So it's not a public option that's important, it's "competition and choice."

"Competition," indeed. Just what the hell sort of "competition" are you imagining? Where is the competition if no one outside the health insurance industry is offering an insurance plan? What, we're going to make them compete with each other like some national version of some LendingTree.com deal? With all the desperate searching for cost-cutting by employers, if getting insurers to lower (or even contain) costs in competing with each other for business was going to work, don't you think it would already be happening instead of seeing premiums continue to rise at twice the rate of inflation?

"Choice," indeed. What sort of "choice" are you envisioning? Being more able to choose just which inadequate, budget-busting plan is going to get to tell you "that's not covered?"

Oh, now wait a minute, because there, we know the answer: The Next Big Thing, it appears, is to be "co-ops" - of what form and how organized depending on the particular speaker assuming they even give such details, which they generally don't. Lacking such non-existent details, such "co-ops" do not even rise to the level of a proposal, much less a program. Instead, they're a slogan. A bumper sticker. A feel-good tonic that implies much but actually promises little or nothing.

As a result, it's pretend-reformer Conrad's preferred option. Right-wing flake Sen. Richard Shelby says it's "something we should look at." The White House is on board, too, as Sebelius clearly indicated on Sunday.

There's only one little problem: They don't work.

In 2002, The Commonwealth Fund did a study of the actual experiences of such health insurance "purchasing cooperatives" around the country and found that while there were some successes, "success" apparently being defined as continued operations rather than fulfilling promises of lower costs, there were also "notable failures." Ultimately, the study concluded that
[t]he principal advantage that current co-ops offer to small employers is not lower premiums but the opportunity for individual employees to select different health plans from the variety the co-op offers.
In other words, as Examiner.com noted,
[c]o-ops offer choice, but not lower costs. This fact was recently illustrated by the nation's largest health insurance co-op, Puget Sound Health, announcing a 13% rate increase for 2010, a larger increase than several of the major private insurers in the state.
(Interestingly, Puget Sound Health was the example Kent Conrad pointed to as a successful insurance co-op.)

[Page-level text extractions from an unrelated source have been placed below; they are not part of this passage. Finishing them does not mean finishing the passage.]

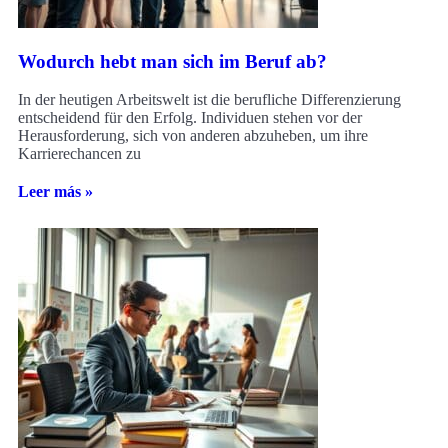
Wodurch hebt man sich im Beruf ab?
In der heutigen Arbeitswelt ist die berufliche Differenzierung
entscheidend für den Erfolg. Individuen stehen vor der
Herausforderung, sich von anderen abzuheben, um ihre
Karrierechancen zu
Leer más »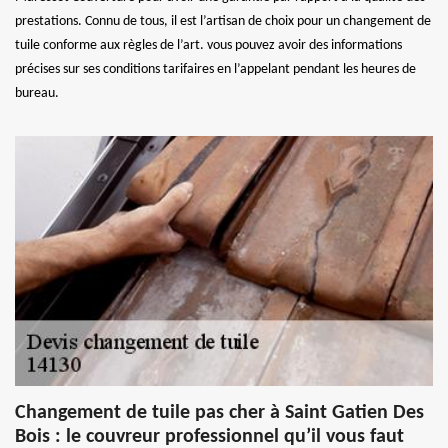
prestations. Connu de tous, il est l’artisan de choix pour un changement de
tuile conforme aux règles de l’art. vous pouvez avoir des informations
précises sur ses conditions tarifaires en l’appelant pendant les heures de
bureau.
Changement de tuile pas cher à Saint Gatien Des
Bois : le couvreur professionnel qu’il vous faut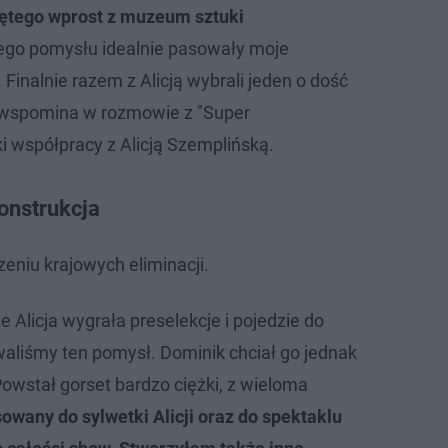
ętego wprost z muzeum sztuki
jego pomysłu idealnie pasowały moje
 Finalnie razem z Alicją wybrali jeden o dość
- wspomina w rozmowie z "Super
 współpracy z Alicją Szemplińską.
konstrukcja
zeniu krajowych eliminacji.
że Alicja wygrała preselekcje i pojedzie do
aliśmy ten pomysł. Dominik chciał go jednak
owstał gorset bardzo ciężki, z wieloma
wany do sylwetki Alicji oraz do spektaklu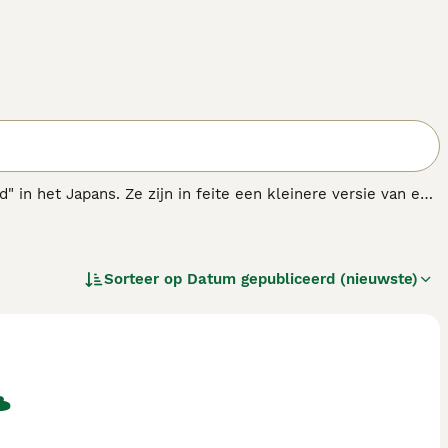
" in het Japans. Ze zijn in feite een kleinere versie van een
s lijken altijd geïnteresseerd te zijn in alles wat er om
an een reputatie opgebouwd als een betrouwbaar,
Sorteer op
Datum gepubliceerd (nieuwste)
.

What's more, the Fund found, co-ops could hypothetically offer better prices, but that depends on reaching “critical mass,” a size big enough to have the market clout necessary - and that "is difficult." It's a Catch-22: Getting a sufficient number of decent health plans to participate requires having a big enough market share to draw them - but getting that market share requires having enough of a variety of decent plans to offer. And as Examiner.com noted,
[h]ow likely do you think it is good private insurers will offer good plans to any federal co-op scheme they already want to kill?
The Commonwealth Fund study also found, very significantly (and with my emphasis added),
[e]ven if co-ops could offer lower premiums, they could not substantially reduce the number of uninsured because the premium reductions would not be big enough to induce large numbers of uninsured employers and uninsured workers to opt for coverage.
Ultimately,
[c]o-ops are likely to become an important source of health coverage only if some significant change makes them the favored or perhaps the sole source of coverage for particular groups. This could happen, for example, ... if government offered co-ops as the source of coverage for individuals who receive certain kinds of subsidies.
Or, to put it more simply, if the government just outright bought coverage for the uninsured at market rates from the private insurance companies.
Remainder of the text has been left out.